Barend Cornelis Koekkoek (Dutch, 1862)

Timeline

Barend Cornelis Koekkoek was one of the most important figures of the Dutch Romantic School. He became famous for his wooded and forest landscapes and his snow scenes, filled with large trees, winding paths, hilltops, ruins and of Meindert Hobbema and Jan Wijnants. Although Koekkoek wrote in his memoirs that he was interested in the simplicity of nature, the idyllic atmosphere of many of his landscapes was conceived in the spirit of Romanticism.
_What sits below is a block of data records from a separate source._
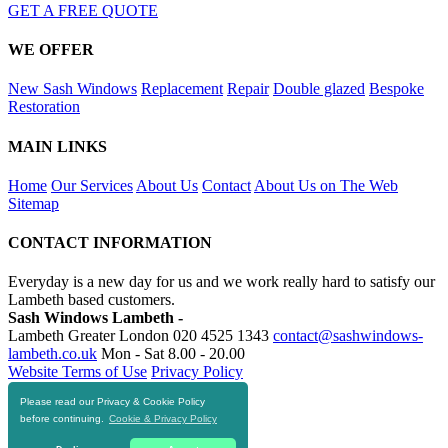
GET A FREE QUOTE
WE OFFER
New Sash Windows
Replacement
Repair
Double glazed
Bespoke
Restoration
MAIN LINKS
Home
Our Services
About Us
Contact
About Us on The Web
Sitemap
CONTACT INFORMATION
Everyday is a new day for us and we work really hard to satisfy our
Lambeth based customers.
Sash Windows Lambeth -
Lambeth Greater London
020 4525 1343
contact@sashwindows-
lambeth.co.uk
Mon - Sat 8.00 - 20.00
Website Terms of Use
Privacy Policy
Please read our Privacy & Cookie Policy
RESOURCES
before continuing.
Cookie & Privacy Policy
Koekkoek was born in Middelburg and received his earliest tuition from his father Johannes Hermanus Koekkoek (1778 - 1851) who specialised in marine subjects and river scenes. He then studied under Abraham Krayestein at the Middelburg Drawing Academy and at the Amsterdam Academy between (1825 - 1826). He first lived in Hilversum and later in Amsterdam, spending the summers in the wooded Beek and Ubbergen. In 1833, Koekkoek married Elize Therese Daiwaille who was also a painter and in 1834 they settled at Kleve. He published his Memoirs and Reports of a Landscape Painter in 1841 and in 1845, Koekkoek was commissioned by the King of Holland to paint a series of landscapes.
Koekkoek regularly exhibited in Amsterdam, The Hague and Rotterdam between 1826 - 1862; he also showed work at the Paris Salon where he won medals in 1840 and 1845. He also was a member of the Amsterdam and St Petersburg Academies and was awarded the Netherlands Order of the Lion and the Belgian Order of Leopold.
The work of Barend Cornelis Koekkoek is represented in many museums including the Rijksmuseum, Amsterdam, the Museum Boymans-van Beuningen, Rotterdam and the Stadtishches Museum Haus Koekkoek, Kleve.